Japanese law did not allow someone of unsound mind to be punished. People considered “feeble-minded” were given reduced sentences. Miyazaki was examined by three teams of psychologists. Two of them diagnosed him as “feeble-minded”, and the other diagnosed him as schizophrenic. One team said he had multiple personality disorder. Another team agreed with the personality disorder but said that he understood what he did.
Miyazaki claimed that he had a personality called “The Rat Man”. The Rat Man made him kill. He drew drawings of him all through the trial. The Tokyo District Court determined that he could be held accountable for his crimes. Miyazaki was sentenced to death.
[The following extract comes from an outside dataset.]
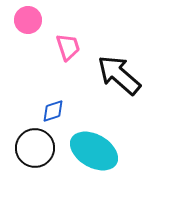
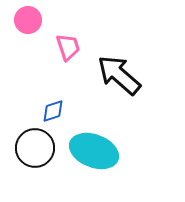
cyan ellipse: rotated 9 degrees counterclockwise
Tsutomu Miyazaki was called “The Little Girl Murderer” and “The Otaku Killer”. Otaku is a term for someone consumed with things like anime and manga. Because of his interest in those things, and his bad relationship with his family – reports speculated that he lived in a fantasy world. However – Eiji Otsuka, a professor at Kyoto’s International Research Center for Japanese Studies – wrote a book about Miyazaki. He theorized that his collection of pornography may have been added by a photographer to “…highlight his perversity…” A reporter named Fumiya Ichihashi, suspected the released information was playing up to public stereotypes and fears about otaku. Another journalist, Sharon Kinsella, says that collections of manga and videos were typical in the rooms of youths living in Tokyo at the time.
Miyazaki was hanged on June 17, 2008.